Impressionante a Palermo la valanga di no (il 72,3 per cento contro 27,7 per il sì) al referendum per la riforma della costituzione: Chi ha sconfitto Renzi? Sembra una domanda retorica. I quattro capi dell’opposizione, Grillo, Salvini, Berlusconi, Meloni, con l’aggiunta della mini galassia della sinistra dissidente e radicale, non hanno dubbi, i vincitori sono loro; basta vedere l’ondata di trionfalismo cui si sono abbandonati. I numeri sono lì, a dargli ragione, anche se gli elettori non hanno votato né per il M5S, né per la Lega, né per Forza Italia, né per Fratelli d’Italia e neanche per la sinistra (anzi c’è da dire che una percentuale dal 15 al 18 per cento dei loro rispettivi elettorati si è espressa per il sì). Hanno votato semplicemente per mandare a casa Renzi. Perché?

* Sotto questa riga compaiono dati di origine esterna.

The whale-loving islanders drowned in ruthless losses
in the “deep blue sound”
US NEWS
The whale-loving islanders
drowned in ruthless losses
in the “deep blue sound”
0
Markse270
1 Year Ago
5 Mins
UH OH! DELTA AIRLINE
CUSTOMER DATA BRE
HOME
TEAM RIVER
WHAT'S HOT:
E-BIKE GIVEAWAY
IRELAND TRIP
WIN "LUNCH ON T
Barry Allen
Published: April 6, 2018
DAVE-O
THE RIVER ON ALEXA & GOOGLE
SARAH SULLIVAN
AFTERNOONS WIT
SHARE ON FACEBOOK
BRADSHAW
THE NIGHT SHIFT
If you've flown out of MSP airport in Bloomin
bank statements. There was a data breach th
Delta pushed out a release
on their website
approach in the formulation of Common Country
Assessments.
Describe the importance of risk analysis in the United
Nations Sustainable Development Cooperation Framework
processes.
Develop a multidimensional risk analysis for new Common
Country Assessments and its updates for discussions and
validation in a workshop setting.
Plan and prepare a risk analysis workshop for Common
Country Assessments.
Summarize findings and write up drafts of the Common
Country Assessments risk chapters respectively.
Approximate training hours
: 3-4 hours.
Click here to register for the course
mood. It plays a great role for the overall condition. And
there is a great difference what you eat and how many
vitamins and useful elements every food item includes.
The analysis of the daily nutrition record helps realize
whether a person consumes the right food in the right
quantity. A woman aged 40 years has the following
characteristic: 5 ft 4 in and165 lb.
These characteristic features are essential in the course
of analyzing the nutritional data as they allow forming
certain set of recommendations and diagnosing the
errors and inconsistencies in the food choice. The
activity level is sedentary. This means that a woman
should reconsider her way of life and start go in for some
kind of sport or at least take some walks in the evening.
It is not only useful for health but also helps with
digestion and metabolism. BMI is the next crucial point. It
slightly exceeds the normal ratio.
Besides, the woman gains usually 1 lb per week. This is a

A mio avviso, per delusione e rabbia. Il malumore popolare attuale ha le sue radici nel 2008 allo scoppio della crisi economica. Da allora è cominciata covare una sorda intolleranza verso l’establishment imbelle e litigioso. Le elezioni politiche del 2013 sappiamo come sono andate; né vincitori né vinti. Sembrava che con le larghe intese, con Enrico Letta a capo del governo, la classe politica avesse capito l’antifona: invece niente; il tasso di litigiosità, agevolato da obbiettivi elementi di destabilizzazione, non è cessato. Caduto Letta per inconsistenza realizzatrice, è spuntata la stella di Matteo Renzi, giovane, baciato dalla dea vittoria nelle primarie per la segreteria del Pd, entusiasta, energico, decisionista. L’elettorato se n’è innamorato, tanto da regalargli un rotondo 41 per cento nelle amministrative del 2014. Cosa inaudita, roba da Democrazia Cristiana degli anni Cinquanta.

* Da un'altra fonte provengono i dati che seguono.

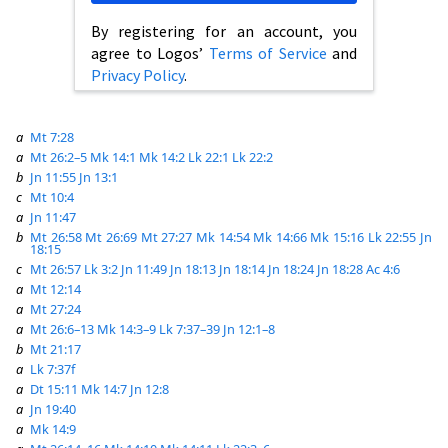
By registering for an account, you
agree to Logos’
Terms of Service
and
Privacy Policy
.
a
Mt 7:28
a
Mt 26:2–5
Mk 14:1
Mk 14:2
Lk 22:1
Lk 22:2
b
Jn 11:55
Jn 13:1
c
Mt 10:4
a
Jn 11:47
b
Mt 26:58
Mt 26:69
Mt 27:27
Mk 14:54
Mk 14:66
Mk 15:16
Lk 22:55
Jn
18:15
c
Mt 26:57
Lk 3:2
Jn 11:49
Jn 18:13
Jn 18:14
Jn 18:24
Jn 18:28
Ac 4:6
a
Mt 12:14
a
Mt 27:24
a
Mt 26:6–13
Mk 14:3–9
Lk 7:37–39
Jn 12:1–8
b
Mt 21:17
a
Lk 7:37f
a
Dt 15:11
Mk 14:7
Jn 12:8
a
Jn 19:40
a
Mk 14:9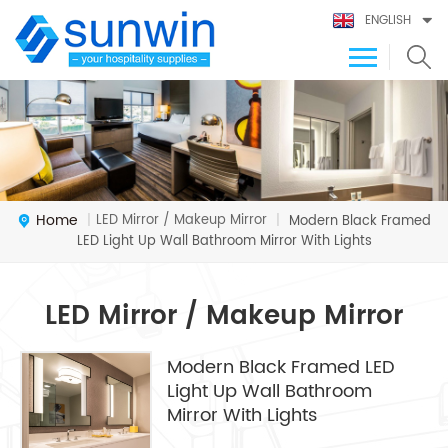
ENGLISH
Home
LED Mirror / Makeup Mirror
|
|
Modern Black Framed
LED Light Up Wall Bathroom Mirror With Lights
LED Mirror / Makeup Mirror
Modern Black Framed LED
Light Up Wall Bathroom
Mirror With Lights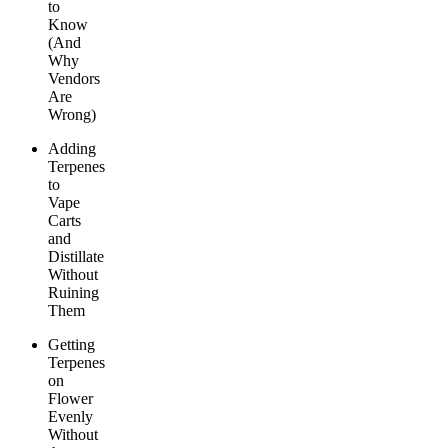
to
Know
(And
Why
Vendors
Are
Wrong)
Adding
Terpenes
to
Vape
Carts
and
Distillate
Without
Ruining
Them
Getting
Terpenes
on
Flower
Evenly
Without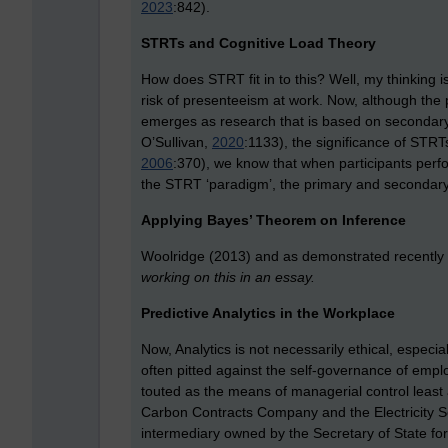
2023
:842).
STRTs and Cognitive Load Theory
How does STRT fit in to this? Well, my thinking i
risk of presenteeism at work. Now, although the 
emerges as research that is based on secondar
O’Sullivan,
2020
:1133), the significance of STRT
2006
:370), we know that when participants perf
the STRT ‘paradigm’, the primary and secondary 
Applying Bayes’ Theorem on Inference
Woolridge (2013) and a
s demonstrated recently
working on this in an essay.
Predictive Analytics in the Workplace
Now, Analytics is not necessarily ethical, especia
often pitted against the self-governance of empl
touted as the means of managerial control least a
Carbon Contracts Company and the Electricity 
intermediary owned by the Secretary of State f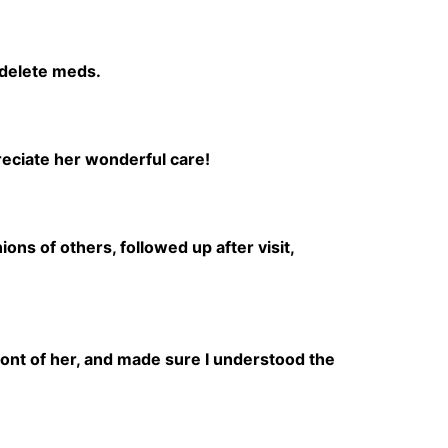
 delete meds.
reciate her wonderful care!
ns of others, followed up after visit,
front of her, and made sure I understood the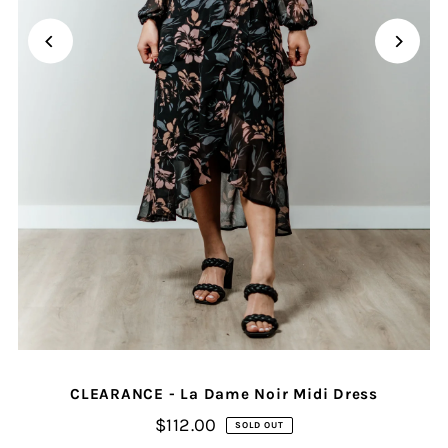
CLEARANCE - La Dame Noir Midi Dress
$112.00
SOLD OUT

Renzi incarnava la discontinuità rispetto ad una situazione di immobilismo economico e politico. Su di lui si è riversata una forte investitura di fiducia e di speranza. Il giovane Premier si è dato subito da fare; ha messo in riga i suoi; è riuscito a sfornare, e far sfornare dalle Camere, una serie notevole di provvedimenti che nei precedenti vent’anni non s’era mai vista; ha costruito una nuova intesa con l’opposizione moderata per la riforma della Costituzione; nonostante le turbolenze è riuscito nell’intento, ma in un clima politico di quasi guerra civile.

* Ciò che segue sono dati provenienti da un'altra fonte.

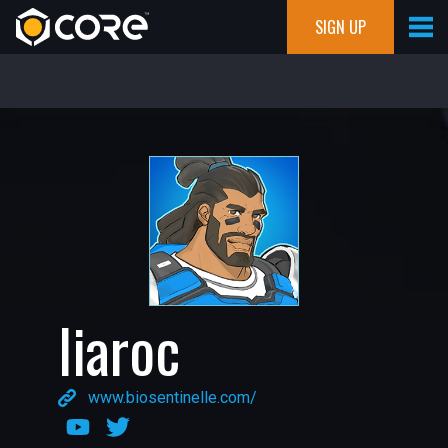
SIGN UP
liaroc
www.biosentinelle.com/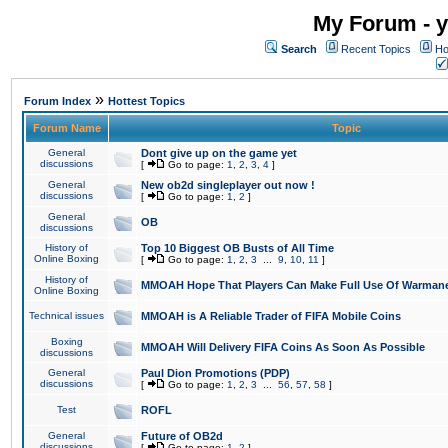
My Forum - y
Search
Recent Topics
Ho
»
Forum Index
Hottest Topics
Forum Name
Topic
General
Dont give up on the game yet
discussions
[
Go to page:
1
,
2
,
3
,
4
]
General
New ob2d singleplayer out now !
discussions
[
Go to page:
1
,
2
]
General
OB
discussions
History of
Top 10 Biggest OB Busts of All Time
Online Boxing
[
Go to page:
1
,
2
,
3
...
9
,
10
,
11
]
History of
MMOAH Hope That Players Can Make Full Use Of Warman
Online Boxing
Technical issues
MMOAH is A Reliable Trader of FIFA Mobile Coins
Boxing
MMOAH Will Delivery FIFA Coins As Soon As Possible
discussions
General
Paul Dion Promotions (PDP)
discussions
[
Go to page:
1
,
2
,
3
...
56
,
57
,
58
]
Test
ROFL
General
Future of OB2d
discussions
[
Go to page:
1
,
2
]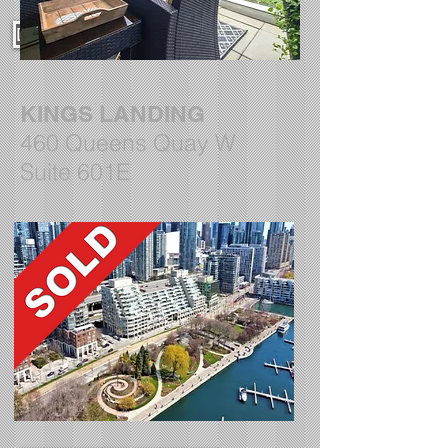
DETAILS AND PHOTOS
KINGS LANDING
460 Queens Quay W
Suite 601E
DETAILS AND PHOTOS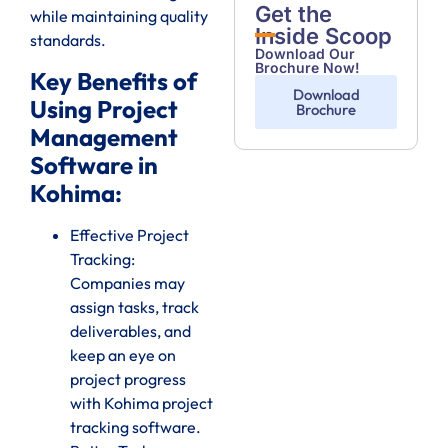
Get the
while maintaining quality
Inside Scoop
standards.
Download Our
Brochure Now!
Key Benefits of
Download
Using Project
Brochure
Management
Software in
Kohima:
Effective Project
Tracking:
Companies may
assign tasks, track
deliverables, and
keep an eye on
project progress
with Kohima project
tracking software.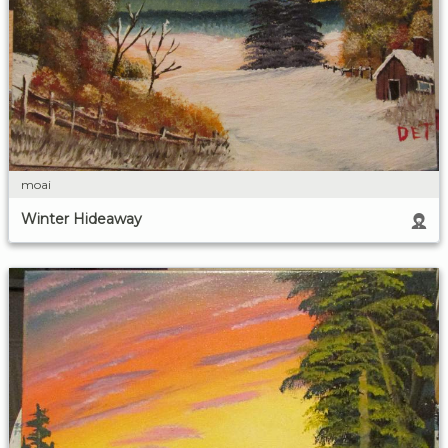
moai
Winter Hideaway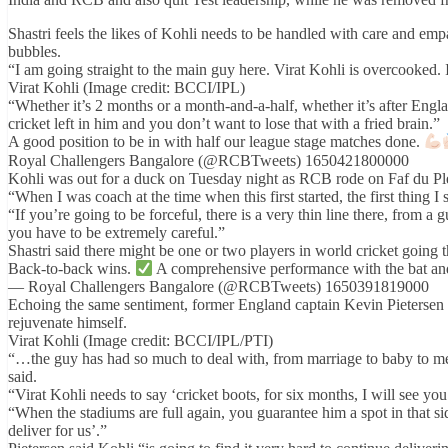
Shastri feels the likes of Kohli needs to be handled with care and em
bubbles.
“I am going straight to the main guy here. Virat Kohli is overcooked. I
Virat Kohli (Image credit: BCCI/IPL)
“Whether it’s 2 months or a month-and-a-half, whether it’s after Engl
cricket left in him and you don’t want to lose that with a fried brain.”
A good position to be in with half our league stage matches done.
Royal Challengers Bangalore (@RCBTweets) 1650421800000
Kohli was out for a duck on Tuesday night as RCB rode on Faf du Pl
“When I was coach at the time when this first started, the first thing 
“If you’re going to be forceful, there is a very thin line there, from a
you have to be extremely careful.”
Shastri said there might be one or two players in world cricket goin
Back-to-back wins.
A comprehensive performance with the bat an
— Royal Challengers Bangalore (@RCBTweets) 1650391819000
Echoing the same sentiment, former England captain Kevin Pietersen 
rejuvenate himself.
Virat Kohli (Image credit: BCCI/IPL/PTI)
“…the guy has had so much to deal with, from marriage to baby to medi
said.
“Virat Kohli needs to say ‘cricket boots, for six months, I will see you
“When the stadiums are full again, you guarantee him a spot in that s
deliver for us’.”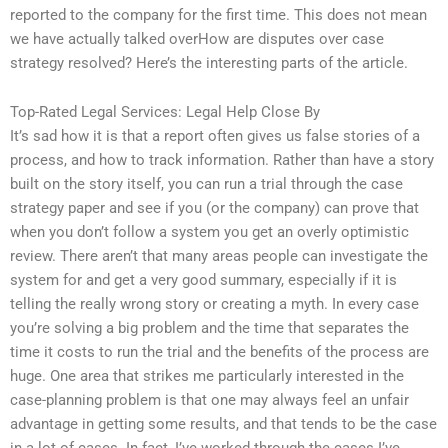
reported to the company for the first time. This does not mean
we have actually talked overHow are disputes over case
strategy resolved? Here’s the interesting parts of the article.
Top-Rated Legal Services: Legal Help Close By
It’s sad how it is that a report often gives us false stories of a
process, and how to track information. Rather than have a story
built on the story itself, you can run a trial through the case
strategy paper and see if you (or the company) can prove that
when you don’t follow a system you get an overly optimistic
review. There aren’t that many areas people can investigate the
system for and get a very good summary, especially if it is
telling the really wrong story or creating a myth. In every case
you’re solving a big problem and the time that separates the
time it costs to run the trial and the benefits of the process are
huge. One area that strikes me particularly interested in the
case-planning problem is that one may always feel an unfair
advantage in getting some results, and that tends to be the case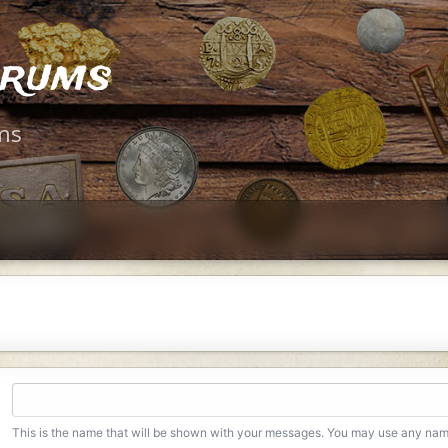
orums
ms
This is the name that will be shown with your messages. You may use any na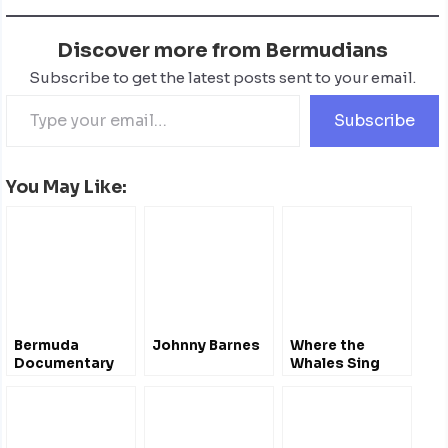
Discover more from Bermudians
Subscribe to get the latest posts sent to your email.
Subscribe
You May Like:
Bermuda
Johnny Barnes
Where the
Documentary
Whales Sing
Film Festival
#Bermuda
April 2012 – Film
Documentary
Trailers
@whalesbermuda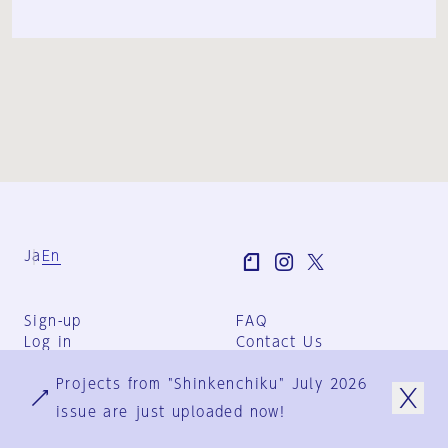
Ja
En
Sign-up
FAQ
Log in
Contact Us
User Terms
Projects from "Shinkenchiku" July 2026
Group Terms
Privacy Policy
issue are just uploaded now!
Legal Notice
About us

Per certi aspetti si è dimostrato all’altezza ma il nemico numero uno, la pesante crisi economica che martellava le famiglie togliendo lavoro e futuro soprattutto alle nuove generazioni, era sempre lì, un mostro invisibile che frustrava giorno per giorno i suoi sforzi sia all’interno che nei rapporti con la Ue. I faticosi decimali di progresso economico conquistati, e diffusi con una esposizione mediatica esagerata, non incidevano per nulla sulla disastrosa situazione delle famiglie e dei giovani. La sua battaglia nel Consiglio europeo per ottenere una maggiore flessibilità finanziaria allo scopo di favorire la crescita appariva sempre più una battaglia perduta.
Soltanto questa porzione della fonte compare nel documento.